> [Source material]:
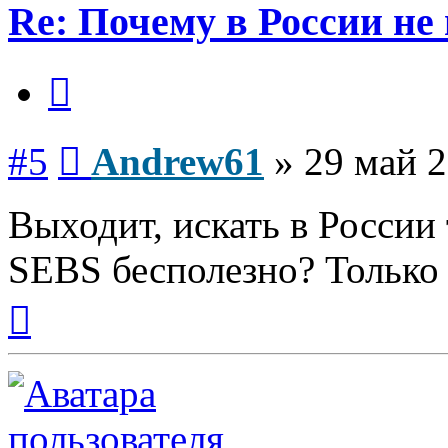
Re: Почему в России не
Цитата
Сообщение
#5
Andrew61
»
29 май 2
Выходит, искать в России
SEBS бесполезно? Только
Вернуться
к
началу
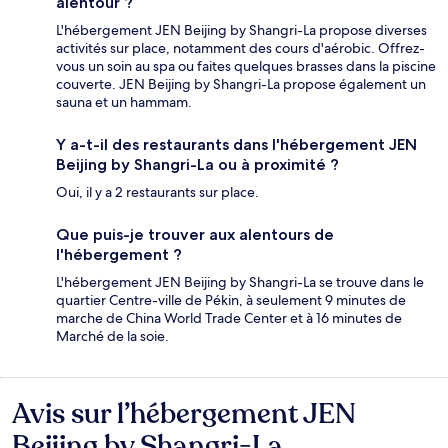
alentour ?
L'hébergement JEN Beijing by Shangri-La propose diverses
activités sur place, notamment des cours d'aérobic. Offrez-
vous un soin au spa ou faites quelques brasses dans la piscine
couverte. JEN Beijing by Shangri-La propose également un
sauna et un hammam.
Y a-t-il des restaurants dans l'hébergement JEN
Beijing by Shangri-La ou à proximité ?
Oui, il y a 2 restaurants sur place.
Que puis-je trouver aux alentours de
l'hébergement ?
L'hébergement JEN Beijing by Shangri-La se trouve dans le
quartier Centre-ville de Pékin, à seulement 9 minutes de
marche de China World Trade Center et à 16 minutes de
Marché de la soie.
Avis sur l’hébergement JEN
Avis
Beijing by Shangri-La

> [Work instructions]: Nothing but a number should be given for this: how many lines in the entries above contain "dans"?

> [Completed exercise]: 3